[Directions]
When you retype the entries, keep each one exact and leave out the pictures.

━━ Data in this exercise

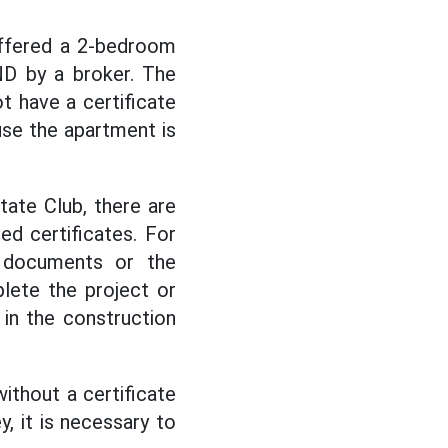
offered a 2-bedroom
ND by a broker. The
t have a certificate
use the apartment is
ate Club, there are
ed certificates. For
l documents or the
lete the project or
 in the construction
ithout a certificate
y, it is necessary to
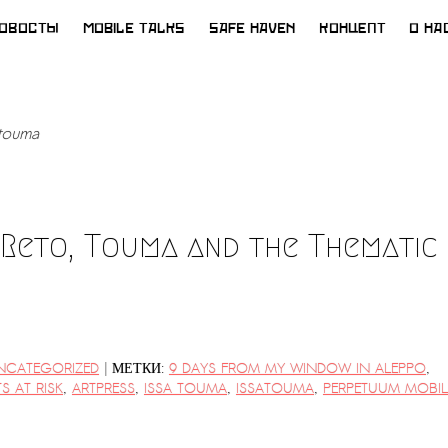
ОВОСТЫ
MOBILE TALKS
SAFE HAVEN
КОНЦЕПТ
О НА
atouma
 Reto, Touma and the Thematic
|
NCATEGORIZED
МЕТКИ:
9 DAYS FROM MY WINDOW IN ALEPPO
,
TS AT RISK
,
ARTPRESS
,
ISSA TOUMA
,
ISSATOUMA
,
PERPETUUM MOBIL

━━━━

[Result]
offered a 2-bedroom
ND by a broker. The
t have a certificate
use the apartment is
ate Club, there are
ed certificates. For
l documents or the
lete the project or
 in the construction
ithout a certificate
y, it is necessary to
ОВОСТЫ
MOBILE TALKS
SAFE HAVEN
КОНЦЕПТ
О НА
atouma
 Reto, Touma and the Thematic
|
NCATEGORIZED
МЕТКИ:
9 DAYS FROM MY WINDOW IN ALEPPO
,
TS AT RISK
,
ARTPRESS
,
ISSA TOUMA
,
ISSATOUMA
,
PERPETUUM MOBIL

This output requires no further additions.